- _YOUR TASK_:
Retyping the entries exactly is all that is required.

- _TASK INPUTS_:
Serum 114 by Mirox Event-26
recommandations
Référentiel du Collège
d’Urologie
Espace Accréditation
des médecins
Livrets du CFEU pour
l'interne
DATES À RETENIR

- _TASK RESPONSE_:
Serum 114 by Mirox Event-26
recommandations
Référentiel du Collège
d’Urologie
Espace Accréditation
des médecins
Livrets du CFEU pour
l'interne
DATES À RETENIR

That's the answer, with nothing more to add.